Tokenized pre IPO shares emerged as one of the most debated themes at Consensus Hong Kong 2026, where industry leaders clashed over the legal and structural foundations of blockchain based exposure to private companies. The discussion centered on whether creating on chain instruments linked to elite private firms expands investor access or creates regulatory and legal vulnerabilities that could undermine trust in the broader tokenization movement.
Ultan Miller, chief executive of Hecto Finance, presented a vision for what he described as the world’s first tokenized pre IPO company index. The proposed product would offer blockchain based exposure to high valuation private firms that typically remain inaccessible to public investors until a formal listing. According to Miller, the index is being developed on an institutional grade blockchain network designed to support privacy controls, compliance features and programmable settlement functionality that align with traditional financial standards.
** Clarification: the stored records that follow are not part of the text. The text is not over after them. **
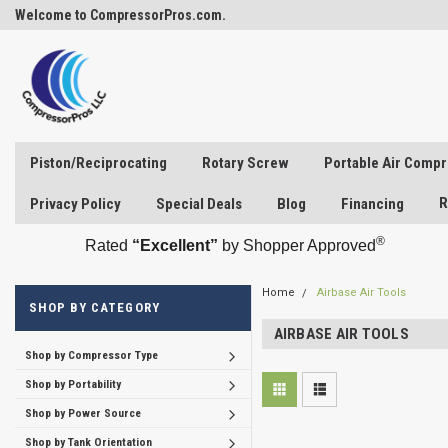
Welcome to CompressorPros.com.
Piston/Reciprocating
Rotary Screw
Portable Air Comp
R
Privacy Policy
Special Deals
Blog
Financing
®
Rated
“Excellent”
by Shopper Approved
Home
Airbase Air Tools
SHOP BY CATEGORY
AIRBASE AIR TOOLS
Shop by Compressor Type
Shop by Portability
Shop by Power Source
Shop by Tank Orientation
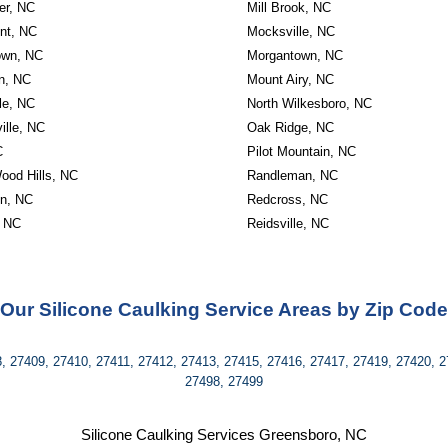
er, NC
Mill Brook, NC
nt, NC
Mocksville, NC
own, NC
Morgantown, NC
on, NC
Mount Airy, NC
le, NC
North Wilkesboro, NC
ille, NC
Oak Ridge, NC
C
Pilot Mountain, NC
ood Hills, NC
Randleman, NC
on, NC
Redcross, NC
 NC
Reidsville, NC
Our Silicone Caulking Service Areas by Zip Code
, 27409, 27410, 27411, 27412, 27413, 27415, 27416, 27417, 27419, 27420, 2
27498, 27499
Silicone Caulking Services Greensboro, NC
The concept aims to provide diversified exposure through a single token representing a basket of private companies with valuations exceeding one hundred billion dollars. Investors would deposit capital into a vault structure and receive proportional tokens linked to the aggregate performance of the underlying basket. Governance token holders would participate in decisions about index composition, and proceeds from liquidity events such as IPOs could be used to buy back tokens.
Supporters argue that such structures could broaden access to private market growth at a time when companies remain private longer and accumulate substantial value before listing. They see tokenization as a technological bridge connecting traditional securities with blockchain infrastructure, potentially modernizing recordkeeping, settlement and distribution.
However, critics at the conference raised concerns about issuer consent and investor protection. Edwin Mata, chief executive of tokenization platform Brickken, warned that tokenizing company shares or equity linked exposure without direct authorization from the issuing companies could create legal uncertainty. He emphasized that blockchain technology does not alter the legal nature of securities, which remain governed by corporate law and regulatory frameworks.
The debate reflects broader tensions within the digital asset sector. In 2025, a high profile dispute arose when tokenized instruments referencing private companies were launched without formal endorsement from the underlying firms. The episode highlighted confusion around what investors were actually purchasing and whether such tokens represented enforceable equity rights.
Legal experts note that while tokenization can improve efficiency, it does not automatically create liquidity or regulatory clarity. Compliant secondary markets, proper disclosures, clear governance rights and alignment with securities laws remain essential components. Without these safeguards, investors may face uncertainty around voting rights, dividends and transferability.
At Consensus Hong Kong 2026, the exchange of views underscored that tokenized private equity is advancing faster than global regulatory harmonization. As forecasts suggest real world asset tokenization could reach multi trillion dollar scale in the coming years, the sector now faces the challenge of balancing innovation with legal integrity and investor protection.